An Ambitious Study of World Wide Prevalence of PARKINSON’S DISEASE
In an effort to prepare public health systems to better serve future populations, a team of investigators from the University of Calgary in Alberta, Canada reviewed and analyzed over 4,000 epidemiological studies of PARKINSON’S DISEASE conducted throughout the world between the years of 1985 and 2006. This study was part of a larger study that actually looked at 15 different neurodegenerative diseases to ensure effective planning for medical services for populations that are increasing and now include larger numbers of elderly citizens who are most affected by diseases of aging such as Alzheimer’s disease and PARKINSON’S DISEASE. Many nations of the world will be facing health care costs for their people that will seriously strain, if not exhaust their available finances.
Although they found over 4,000 epidemiological studies from all over the world, there were many obstacles to distilling the information. Each study had unique differences in the demographics of the participants and the methodology of the study. Studies using only medical information did not count people who did not seek medical treatment; drug studies were also affected by cultural differences as well as the financial burdens of obtaining the medications. Slight differences in diagnostic criteria can increase or decrease the numbers of subjects included. Some subjects may have been misdiagnosed; others may not have had access to good medical care. Another impediment to research on medical records is government restrictions on access to the personal data contained in those records. Overcoming these disparities in information required detailed screening of eligibility requirements to meet the standards of this study. Ultimately, only 134 of the original 4,219 research reports met those standards. Those were reduced even further to allow for 47 studies that were considered to meet random population sample and diagnostic criteria
The results of this study found fascinating differences in geographic distribution, age and sex. Analysis of the data show that PARKINSON’S DISEASE is increasing worldwide, beginning with the 40 to 49 year old group, and increasing substantially in each age group. Interestingly, in the 70 to 79 year old group there was a significant decrease (646 per 100,000 individuals) compared to Europe, North America and Australia (1,602 per 100,000 individuals). This highest affected numbers were in the over 80 age group, with 1,903 individual per 100,000. One reason for the higher numbers in the over 80 group may be the improvements in treatment for PARKINSON’S DISEASE as well as higher quality general care has improved chances for survival to this age and decreased mortality rates for everyone.

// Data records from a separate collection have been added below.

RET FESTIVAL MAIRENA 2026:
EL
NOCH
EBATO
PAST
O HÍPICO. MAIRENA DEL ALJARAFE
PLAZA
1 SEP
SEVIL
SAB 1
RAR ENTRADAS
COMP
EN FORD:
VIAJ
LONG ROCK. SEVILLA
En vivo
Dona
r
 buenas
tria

Division by sex showed that in all the age groups, males had only a slight increase over females. But in the 50 to 59 age group, males had a much higher prevalence, more than three times higher than females in that same age group. It has been suggested that estrogen in females may increase the available dopamine in the striatum that may present as a milder version of PARKINSON’S DISEASE that progresses more slowly.

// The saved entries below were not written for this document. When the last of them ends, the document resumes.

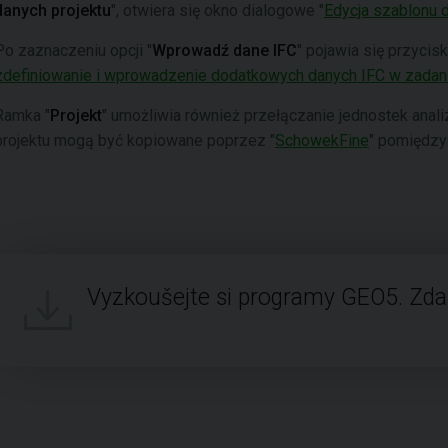
danych projektu
", otwiera się okno dialogowe "
Edycja szablonu d
Po zaznaczeniu opcji "
Wprowadź dane IFC
" pojawia się przycisk
zdefiniowanie i wprowadzenie dodatkowych danych IFC w zadan
Ramka "
Projekt
" umożliwia również przełączanie jednostek anali
projektu mogą być kopiowane poprzez "
SchowekFine
" pomiędzy
Vyzkoušejte si programy GEO5. Zd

While the genetics and environmental factors that lead to PARKINSON’S DISEASE are beginning to be investigated, these new studies may also have a major impact on the type and quality of medical care available to this population. This study shows that while the world’s population is now living longer, there is also an increased prevalence in PARKINSON’S DISEASE that will require effective planning for public health care to implement resources and availability of quality care for the increased numbers of the aging population.